Print the line containing "List each element" and all lines after it to the end of the records below, exactly as written. No pictures.

..............................

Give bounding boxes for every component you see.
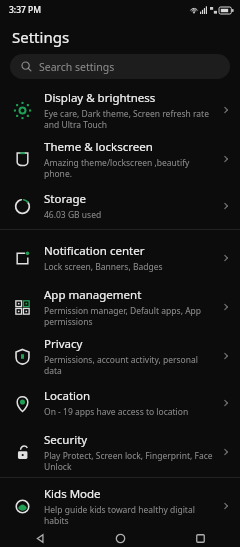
staticText: Notification center	[44, 243, 145, 259]
button[interactable]: Location	[0, 379, 240, 426]
other: Open Storage	[221, 201, 231, 211]
staticText: 3:37 PM	[9, 4, 42, 16]
other: Open Display & brightness	[221, 105, 231, 115]
staticText: Play Protect, Screen lock, Fingerprint, …	[44, 450, 215, 472]
staticText: Search settings	[39, 60, 115, 74]
button[interactable]: App management	[0, 281, 240, 332]
other: Open Location	[221, 398, 231, 408]
other: Open App management	[221, 302, 231, 312]
button[interactable]: Back	[0, 529, 80, 547]
staticText: 46.03 GB used	[44, 209, 102, 221]
other: Open Theme & lockscreen	[221, 154, 231, 164]
button[interactable]: Recents	[160, 529, 240, 547]
other: Open Notification center	[221, 253, 231, 263]
staticText: Security	[44, 432, 88, 448]
staticText: Settings	[12, 27, 70, 47]
button[interactable]: Home	[80, 529, 160, 547]
staticText: Location	[44, 388, 91, 404]
staticText: Permission manager, Default apps, App pe…	[44, 305, 215, 327]
staticText: Theme & lockscreen	[44, 139, 153, 155]
button[interactable]: Security	[0, 426, 240, 477]
button[interactable]: Storage	[0, 182, 240, 229]
other: Open Privacy	[221, 351, 231, 361]
button[interactable]: Search settings	[10, 54, 230, 79]
button[interactable]: Privacy	[0, 332, 240, 379]
staticText: On - 19 apps have access to location	[44, 406, 189, 418]
button[interactable]: Kids Mode	[0, 482, 240, 529]
other: Open Kids Mode	[221, 501, 231, 511]
staticText: Eye care, Dark theme, Screen refresh rat…	[44, 108, 215, 130]
staticText: Display & brightness	[44, 90, 156, 106]
staticText: Kids Mode	[44, 486, 101, 502]
staticText: Amazing theme/lockscreen ,beautify phone…	[44, 157, 215, 179]
staticText: Help guide kids toward healthy digital h…	[44, 504, 215, 526]
button[interactable]: Theme & lockscreen	[0, 135, 240, 182]
staticText: App management	[44, 287, 142, 303]
other: Open Security	[221, 447, 231, 457]
staticText: Privacy	[44, 336, 83, 352]
staticText: Permissions, account activity, personal …	[44, 354, 215, 376]
button[interactable]: Notification center	[0, 234, 240, 281]
staticText: Lock screen, Banners, Badges	[44, 261, 163, 273]
staticText: Storage	[44, 191, 86, 207]
button[interactable]: Display & brightness	[0, 84, 240, 135]
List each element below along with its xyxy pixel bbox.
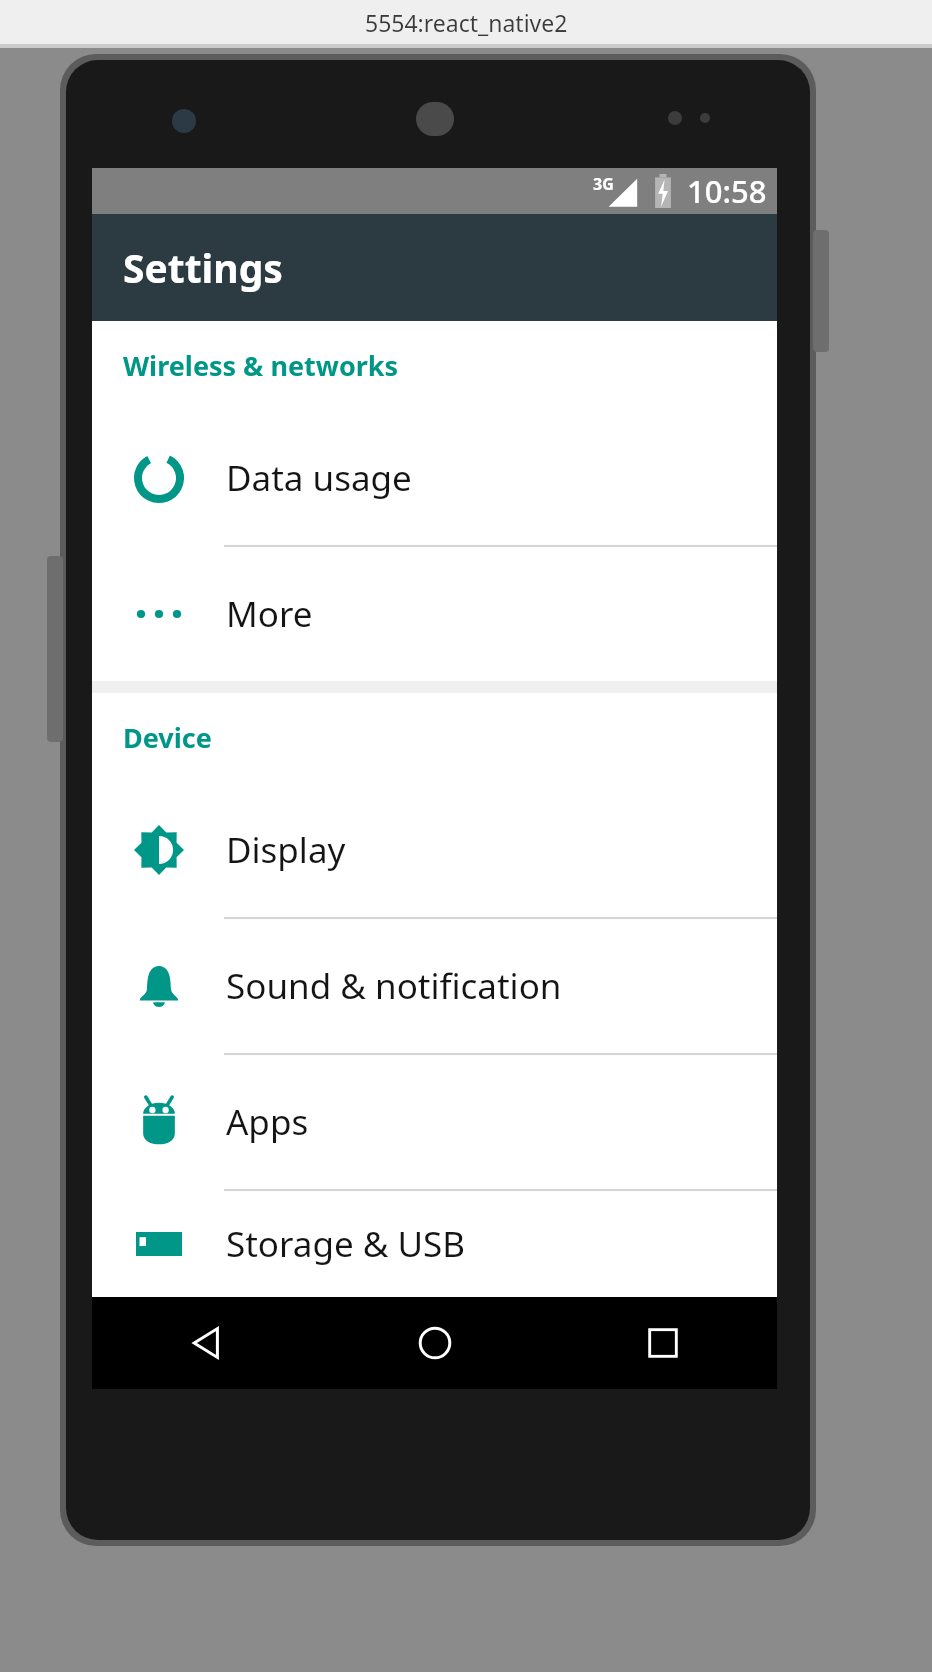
- staticText: More: [226, 590, 313, 638]
- button[interactable]: Recent apps: [549, 1297, 777, 1389]
- button[interactable]: Back: [92, 1297, 321, 1389]
- staticText: 5554:react_native2: [365, 7, 568, 38]
- staticText: Device: [123, 719, 212, 756]
- button[interactable]: Apps: [92, 1055, 777, 1191]
- button[interactable]: More: [92, 547, 777, 681]
- staticText: Display: [226, 826, 346, 874]
- staticText: 10:58: [687, 170, 767, 212]
- staticText: Sound & notification: [226, 962, 562, 1010]
- button[interactable]: Data usage: [92, 411, 777, 547]
- staticText: Wireless & networks: [123, 347, 399, 384]
- staticText: Storage & USB: [226, 1220, 466, 1268]
- staticText: Settings: [123, 241, 283, 294]
- button[interactable]: Storage & USB: [92, 1191, 777, 1297]
- staticText: Data usage: [226, 454, 412, 502]
- staticText: 3G: [593, 173, 614, 195]
- button[interactable]: Display: [92, 783, 777, 919]
- staticText: Apps: [226, 1098, 309, 1146]
- button[interactable]: Sound & notification: [92, 919, 777, 1055]
- button[interactable]: Home: [321, 1297, 549, 1389]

..............................

# Problem solution
List each element below along with its xyxy pixel bbox.
- staticText: More: [226, 590, 313, 638]
- button[interactable]: Recent apps: [549, 1297, 777, 1389]
- button[interactable]: Back: [92, 1297, 321, 1389]
- staticText: 5554:react_native2: [365, 7, 568, 38]
- staticText: Device: [123, 719, 212, 756]
- button[interactable]: Apps: [92, 1055, 777, 1191]
- button[interactable]: More: [92, 547, 777, 681]
- staticText: Display: [226, 826, 346, 874]
- staticText: 10:58: [687, 170, 767, 212]
- staticText: Sound & notification: [226, 962, 562, 1010]
- button[interactable]: Data usage: [92, 411, 777, 547]
- staticText: Wireless & networks: [123, 347, 399, 384]
- staticText: Storage & USB: [226, 1220, 466, 1268]
- staticText: Settings: [123, 241, 283, 294]
- button[interactable]: Storage & USB: [92, 1191, 777, 1297]
- staticText: Data usage: [226, 454, 412, 502]
- staticText: 3G: [593, 173, 614, 195]
- button[interactable]: Display: [92, 783, 777, 919]
- staticText: Apps: [226, 1098, 309, 1146]
- button[interactable]: Sound & notification: [92, 919, 777, 1055]
- button[interactable]: Home: [321, 1297, 549, 1389]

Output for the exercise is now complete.